Avant que le capitaine n'ait atteint la timonerie, le bateau commence à s'incliner sur bâbord, s'enfonçant davantage par l'arrière. L'eau s'engouffre alors par la porte du compartiment moteur, les manches à air et d'autres ouvertures sur le pont, jusqu'à ce que l'Ocean Tor devienne engagé vers 17 h, puis chavire par 48º20.2' N, 125º31.6' W (voir Annexe B).

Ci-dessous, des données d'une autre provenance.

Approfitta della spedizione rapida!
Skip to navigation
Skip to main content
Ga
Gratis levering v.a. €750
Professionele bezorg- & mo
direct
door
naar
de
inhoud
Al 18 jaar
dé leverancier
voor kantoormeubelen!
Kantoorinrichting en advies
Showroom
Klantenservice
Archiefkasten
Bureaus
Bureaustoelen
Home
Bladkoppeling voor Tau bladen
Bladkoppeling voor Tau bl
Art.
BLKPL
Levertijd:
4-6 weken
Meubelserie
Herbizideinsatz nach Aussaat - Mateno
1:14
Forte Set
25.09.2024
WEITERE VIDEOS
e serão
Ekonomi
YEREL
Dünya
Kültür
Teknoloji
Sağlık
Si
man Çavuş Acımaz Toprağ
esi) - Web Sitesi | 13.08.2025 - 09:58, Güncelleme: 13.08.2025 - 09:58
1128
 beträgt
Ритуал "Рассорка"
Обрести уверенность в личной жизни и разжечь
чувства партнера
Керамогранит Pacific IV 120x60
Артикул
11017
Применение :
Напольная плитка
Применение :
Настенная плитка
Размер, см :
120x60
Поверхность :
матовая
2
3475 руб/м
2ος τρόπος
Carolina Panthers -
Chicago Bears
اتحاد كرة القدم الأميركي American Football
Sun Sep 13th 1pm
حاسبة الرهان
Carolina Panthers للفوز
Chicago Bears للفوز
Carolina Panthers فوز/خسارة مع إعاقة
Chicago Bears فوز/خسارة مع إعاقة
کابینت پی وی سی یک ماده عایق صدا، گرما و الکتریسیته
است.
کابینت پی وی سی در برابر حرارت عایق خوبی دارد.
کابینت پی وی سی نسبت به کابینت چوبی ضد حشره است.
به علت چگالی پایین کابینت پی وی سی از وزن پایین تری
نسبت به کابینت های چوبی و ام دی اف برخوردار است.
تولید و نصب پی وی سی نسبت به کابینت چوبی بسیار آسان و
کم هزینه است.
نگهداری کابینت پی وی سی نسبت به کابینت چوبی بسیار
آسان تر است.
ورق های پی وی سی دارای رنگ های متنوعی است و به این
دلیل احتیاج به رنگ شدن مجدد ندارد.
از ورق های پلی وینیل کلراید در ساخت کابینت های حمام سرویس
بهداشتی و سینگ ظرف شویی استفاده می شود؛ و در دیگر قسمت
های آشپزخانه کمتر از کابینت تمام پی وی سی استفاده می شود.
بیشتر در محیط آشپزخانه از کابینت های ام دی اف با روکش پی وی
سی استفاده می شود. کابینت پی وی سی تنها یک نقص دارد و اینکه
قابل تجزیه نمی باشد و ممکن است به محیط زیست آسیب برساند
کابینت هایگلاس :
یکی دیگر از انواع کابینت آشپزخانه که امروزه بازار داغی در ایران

L'observateur des pêches prend sa combinaison d'immersion dans les emménagements et sort par la porte de la cuisine. Il est suivi par le mécanicien, qui était dans le compartiment moteur à pomper la glace concassée de la cale à glace. Le mécanicien n'a pas le temps de prendre sa combinaison d'immersion dans le gaillard; il n'a pour toute protection que les vêtements imperméables qu'il porte déjà. Le matelot, qui porte également des vêtements imperméables, met à l'eau le radeau de sauvetage, qui se gonfle immédiatement, mais se coince sous le gréement. En arrivant à la timonerie, le capitaine envoie un message ASN, puis tente d'enfiler sa combinaison d'immersion. Après avoir été incapable d'ouvrir la porte en raison de la pression de l'eau sur la moitié supérieure de la porte, le capitaine sort par une fenêtre de la cuisine sans avoir réussi à enfiler sa combinaison.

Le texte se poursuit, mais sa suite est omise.